Exercise aim
Every line from the start of the entries up to and including the one bearing "lines snake around" must be printed verbatim, without the pictures.
######
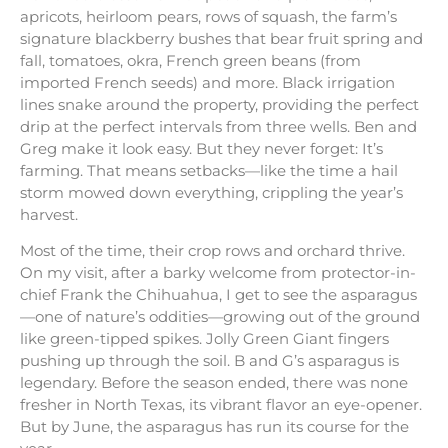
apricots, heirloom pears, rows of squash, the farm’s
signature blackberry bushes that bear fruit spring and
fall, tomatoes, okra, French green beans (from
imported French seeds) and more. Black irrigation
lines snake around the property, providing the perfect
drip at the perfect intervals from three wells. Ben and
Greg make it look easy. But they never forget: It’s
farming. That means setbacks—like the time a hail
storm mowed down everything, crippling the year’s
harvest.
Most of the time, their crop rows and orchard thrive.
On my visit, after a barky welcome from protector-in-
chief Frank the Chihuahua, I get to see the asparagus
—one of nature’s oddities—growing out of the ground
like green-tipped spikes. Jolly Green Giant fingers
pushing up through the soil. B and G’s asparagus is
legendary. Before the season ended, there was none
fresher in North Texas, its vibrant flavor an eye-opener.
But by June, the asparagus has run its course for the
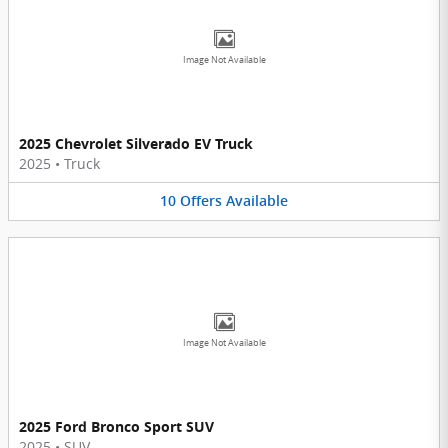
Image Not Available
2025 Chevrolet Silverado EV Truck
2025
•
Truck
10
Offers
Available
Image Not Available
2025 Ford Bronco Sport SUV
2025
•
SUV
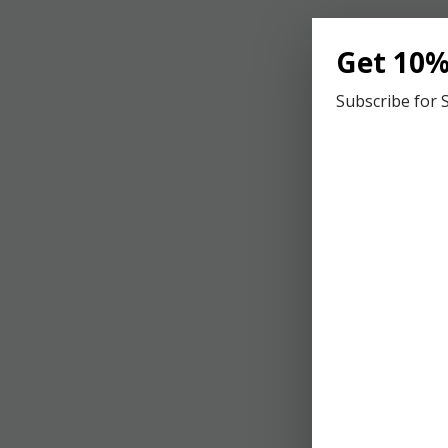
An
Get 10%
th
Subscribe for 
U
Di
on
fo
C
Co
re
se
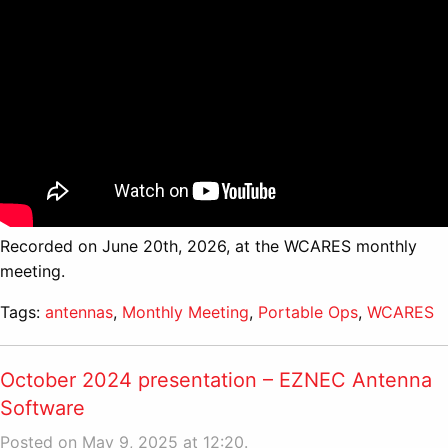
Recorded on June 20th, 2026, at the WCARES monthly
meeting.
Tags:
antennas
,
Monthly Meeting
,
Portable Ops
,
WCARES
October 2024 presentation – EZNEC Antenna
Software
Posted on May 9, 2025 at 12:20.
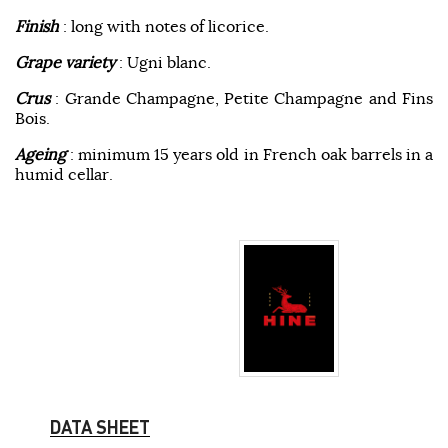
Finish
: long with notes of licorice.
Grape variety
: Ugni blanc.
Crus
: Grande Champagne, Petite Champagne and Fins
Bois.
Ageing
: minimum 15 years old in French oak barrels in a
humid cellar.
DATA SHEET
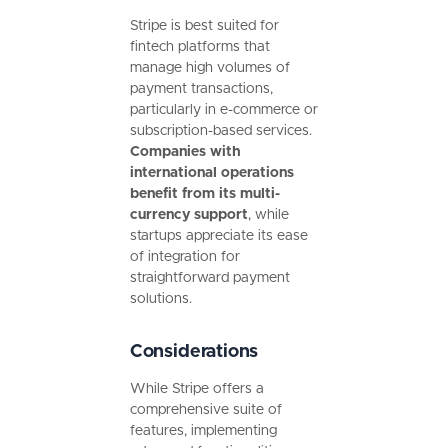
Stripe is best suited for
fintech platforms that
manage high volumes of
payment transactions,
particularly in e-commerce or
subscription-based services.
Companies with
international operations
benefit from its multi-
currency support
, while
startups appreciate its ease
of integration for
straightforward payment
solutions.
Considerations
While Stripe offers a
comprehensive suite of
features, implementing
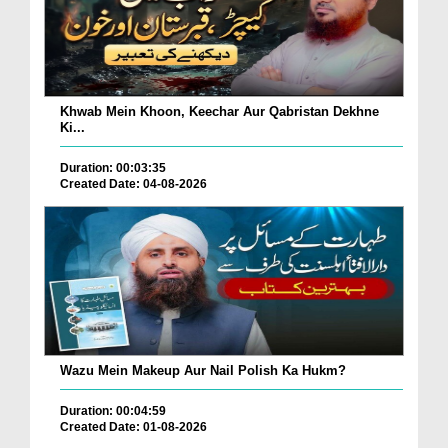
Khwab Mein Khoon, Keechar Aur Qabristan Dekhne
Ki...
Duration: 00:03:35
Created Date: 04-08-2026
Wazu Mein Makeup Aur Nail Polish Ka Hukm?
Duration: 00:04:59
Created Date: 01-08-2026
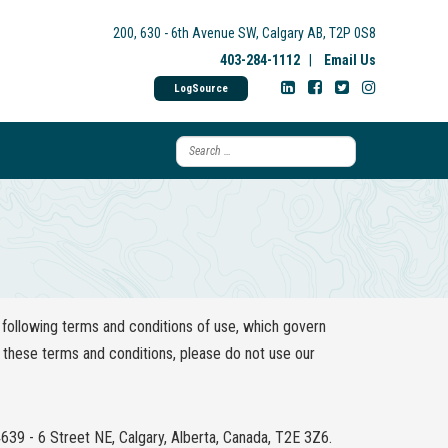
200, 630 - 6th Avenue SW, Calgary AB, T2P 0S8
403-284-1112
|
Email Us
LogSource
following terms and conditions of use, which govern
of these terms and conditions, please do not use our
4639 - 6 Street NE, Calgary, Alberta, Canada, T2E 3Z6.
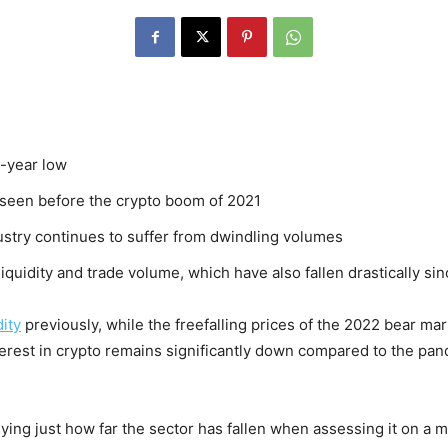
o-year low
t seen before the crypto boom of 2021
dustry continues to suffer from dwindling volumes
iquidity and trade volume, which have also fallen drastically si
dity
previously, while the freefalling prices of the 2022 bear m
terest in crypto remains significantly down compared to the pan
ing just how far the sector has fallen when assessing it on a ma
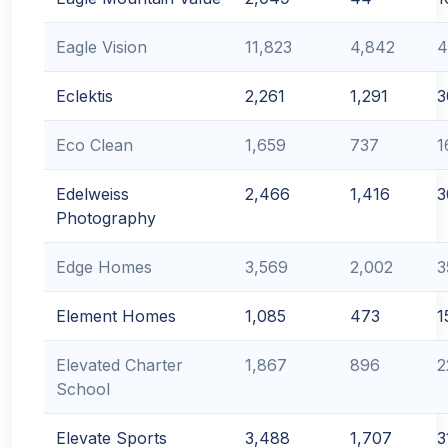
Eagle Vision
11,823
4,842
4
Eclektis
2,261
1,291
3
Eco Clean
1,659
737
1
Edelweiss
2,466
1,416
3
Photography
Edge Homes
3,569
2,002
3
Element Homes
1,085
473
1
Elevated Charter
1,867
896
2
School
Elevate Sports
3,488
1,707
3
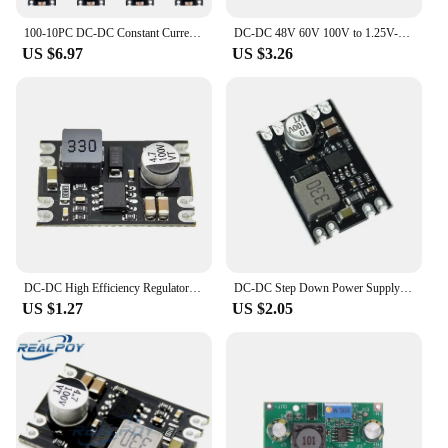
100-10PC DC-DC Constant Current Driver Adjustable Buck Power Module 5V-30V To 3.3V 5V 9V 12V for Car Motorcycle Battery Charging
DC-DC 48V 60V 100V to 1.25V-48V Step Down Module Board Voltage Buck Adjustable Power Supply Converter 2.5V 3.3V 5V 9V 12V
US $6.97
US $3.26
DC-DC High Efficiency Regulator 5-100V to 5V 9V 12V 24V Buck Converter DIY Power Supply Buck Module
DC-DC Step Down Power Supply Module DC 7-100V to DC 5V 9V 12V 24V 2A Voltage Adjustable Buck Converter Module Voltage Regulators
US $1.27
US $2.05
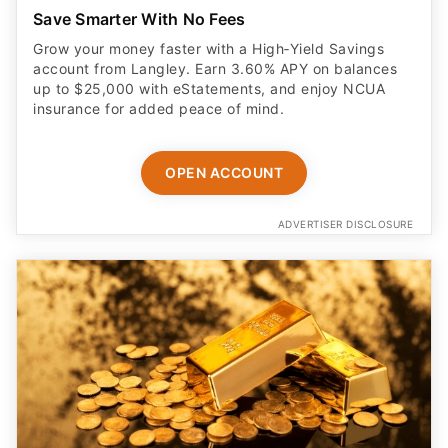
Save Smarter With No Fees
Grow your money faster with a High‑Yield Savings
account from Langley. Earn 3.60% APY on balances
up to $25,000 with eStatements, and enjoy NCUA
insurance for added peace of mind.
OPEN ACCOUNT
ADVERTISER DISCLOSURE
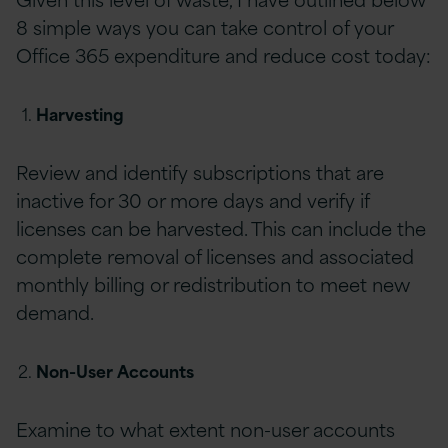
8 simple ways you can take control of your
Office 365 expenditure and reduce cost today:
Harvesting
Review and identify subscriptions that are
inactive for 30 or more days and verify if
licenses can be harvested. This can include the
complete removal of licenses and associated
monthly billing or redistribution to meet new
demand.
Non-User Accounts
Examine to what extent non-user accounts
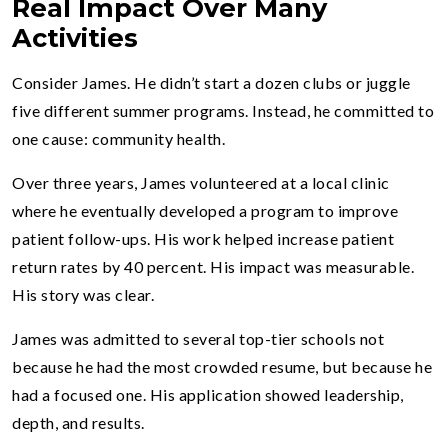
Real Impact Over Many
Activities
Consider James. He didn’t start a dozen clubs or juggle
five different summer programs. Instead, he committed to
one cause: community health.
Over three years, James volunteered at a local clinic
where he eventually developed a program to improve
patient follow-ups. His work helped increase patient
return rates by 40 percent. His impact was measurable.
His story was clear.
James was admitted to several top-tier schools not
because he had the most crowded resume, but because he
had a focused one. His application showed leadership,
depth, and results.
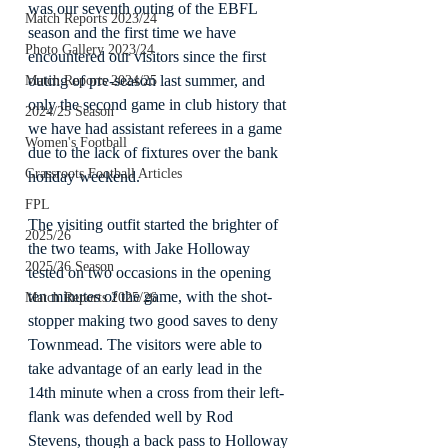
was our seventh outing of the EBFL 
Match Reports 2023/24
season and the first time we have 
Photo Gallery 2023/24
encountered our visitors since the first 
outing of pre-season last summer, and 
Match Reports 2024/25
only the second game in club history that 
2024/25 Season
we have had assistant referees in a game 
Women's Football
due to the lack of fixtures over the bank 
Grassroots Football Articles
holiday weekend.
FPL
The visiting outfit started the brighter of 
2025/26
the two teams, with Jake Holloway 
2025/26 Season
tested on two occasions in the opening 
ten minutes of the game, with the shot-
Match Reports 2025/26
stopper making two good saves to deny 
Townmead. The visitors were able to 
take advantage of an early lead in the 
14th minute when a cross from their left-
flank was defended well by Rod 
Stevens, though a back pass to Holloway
######
Exercise response
apricots, heirloom pears, rows of squash, the farm’s
signature blackberry bushes that bear fruit spring and
fall, tomatoes, okra, French green beans (from
imported French seeds) and more. Black irrigation
lines snake around the property, providing the perfect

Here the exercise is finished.